Micro-retail tech startup Warung Pintar announced the acquisition of Bizzy Digital, an integrated logistics and distribution supply chain B2B platform, for US$45 million. This is part of Warung Pintar’s push to solidify its position in Indonesia’s B2B e-commerce market, which it says is expected to grow to become at least thrice the size of its B2C cousin.

Following the acquisition, Bizzy Digital will still remain a separate entity as a brand and organisation.

Mekari

Mekari, a SaaS platform for human resource and finance management, acquired Qontak, a startup that provides Customer Relationship Management (CRM) and omnichannel communications platforms, for an undisclosed sum. Following the acquisition, Qontak Founder & CEO Brendan Rakphongphairoj will be joining Mekari’s top management. He will continue his leadership position at Qontak as one of Mekari’s business units.

This acquisition followed Mekari’s US$21 million Series D funding round led by Money Forward in April.

Hangry

Cloud kitchen startup Hangry announced an “oversubscribed” funding of US$13 million in an Alpha JWC Ventures-led Series A round. The funding round also included the participation of Atlas Pacific Capital, Salt Ventures, and Heyokha Brothers.
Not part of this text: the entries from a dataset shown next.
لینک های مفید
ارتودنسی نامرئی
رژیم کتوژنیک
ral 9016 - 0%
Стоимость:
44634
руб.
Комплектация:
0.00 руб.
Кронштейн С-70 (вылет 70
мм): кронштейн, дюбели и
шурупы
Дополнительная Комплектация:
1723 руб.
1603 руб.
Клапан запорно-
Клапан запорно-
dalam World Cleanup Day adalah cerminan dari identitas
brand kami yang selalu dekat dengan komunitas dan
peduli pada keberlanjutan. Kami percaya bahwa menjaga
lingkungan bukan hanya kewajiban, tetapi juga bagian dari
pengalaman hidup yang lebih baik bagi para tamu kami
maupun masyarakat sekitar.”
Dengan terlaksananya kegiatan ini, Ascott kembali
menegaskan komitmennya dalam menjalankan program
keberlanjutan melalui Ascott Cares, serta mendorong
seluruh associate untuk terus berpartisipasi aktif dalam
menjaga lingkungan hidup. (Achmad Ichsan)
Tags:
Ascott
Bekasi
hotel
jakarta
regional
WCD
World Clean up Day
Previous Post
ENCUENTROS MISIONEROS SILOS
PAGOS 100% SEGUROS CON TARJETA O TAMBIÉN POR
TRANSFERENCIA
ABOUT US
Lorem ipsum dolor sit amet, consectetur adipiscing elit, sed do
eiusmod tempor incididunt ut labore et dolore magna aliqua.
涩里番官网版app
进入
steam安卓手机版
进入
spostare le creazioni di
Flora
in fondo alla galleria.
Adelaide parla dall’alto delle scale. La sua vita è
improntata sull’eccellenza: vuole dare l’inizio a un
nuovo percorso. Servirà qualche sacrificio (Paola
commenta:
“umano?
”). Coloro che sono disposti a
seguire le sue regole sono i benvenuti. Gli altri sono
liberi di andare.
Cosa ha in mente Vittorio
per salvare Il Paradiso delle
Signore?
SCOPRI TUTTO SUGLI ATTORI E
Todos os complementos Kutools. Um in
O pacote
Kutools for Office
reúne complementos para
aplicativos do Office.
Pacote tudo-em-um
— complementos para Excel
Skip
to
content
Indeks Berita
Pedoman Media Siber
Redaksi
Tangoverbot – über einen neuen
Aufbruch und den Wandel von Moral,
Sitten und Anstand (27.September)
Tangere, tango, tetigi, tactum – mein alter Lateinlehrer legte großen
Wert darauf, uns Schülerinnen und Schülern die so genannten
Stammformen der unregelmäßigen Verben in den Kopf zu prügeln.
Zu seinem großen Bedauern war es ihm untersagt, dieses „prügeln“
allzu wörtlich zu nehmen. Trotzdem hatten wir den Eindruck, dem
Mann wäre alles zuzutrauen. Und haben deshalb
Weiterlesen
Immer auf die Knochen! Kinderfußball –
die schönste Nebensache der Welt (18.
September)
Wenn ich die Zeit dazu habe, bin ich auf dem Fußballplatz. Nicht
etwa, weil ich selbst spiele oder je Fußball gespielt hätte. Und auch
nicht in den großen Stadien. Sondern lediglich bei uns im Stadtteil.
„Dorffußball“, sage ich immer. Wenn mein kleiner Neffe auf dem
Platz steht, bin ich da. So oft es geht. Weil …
Hangry plans to use this capital to scale its business and open more than 120 outlets in total, with the aim of launching 20-plus dine-in restaurants across Indonesia in 2021.

Kopi Kenangan

The founders of coffee chain startup Kopi Kenangan launched an angel investment fund targeting early-stage Indonesian companies, called ‘Kenangan Fund’. Its average ticket size ranges from US$10,000 to US$150,000 per investment and is sector-agnostic.

It has invested in startups such as Dropezy, Bukukas, Noice, and Otoklix.

Traveloka

Travel tech giant Traveloka is planning to publicly list in the US in 2021 through a special purpose acquisition company (SPAC). The startup has reportedly engaged JPMorgan Chase as plans to go public accelerate. Traveloka is said to be valued at close to US$6 billion.

Ula

Ula, a micro-retail e-commerce platform, announced a US$20 million Series A funding round co-led by Quona Capital and B Capital Group. The funding round also included the participation of existing investors Lightspeed India and Sequoia India.

This follows a US$10.5 million seed funding in June 2020.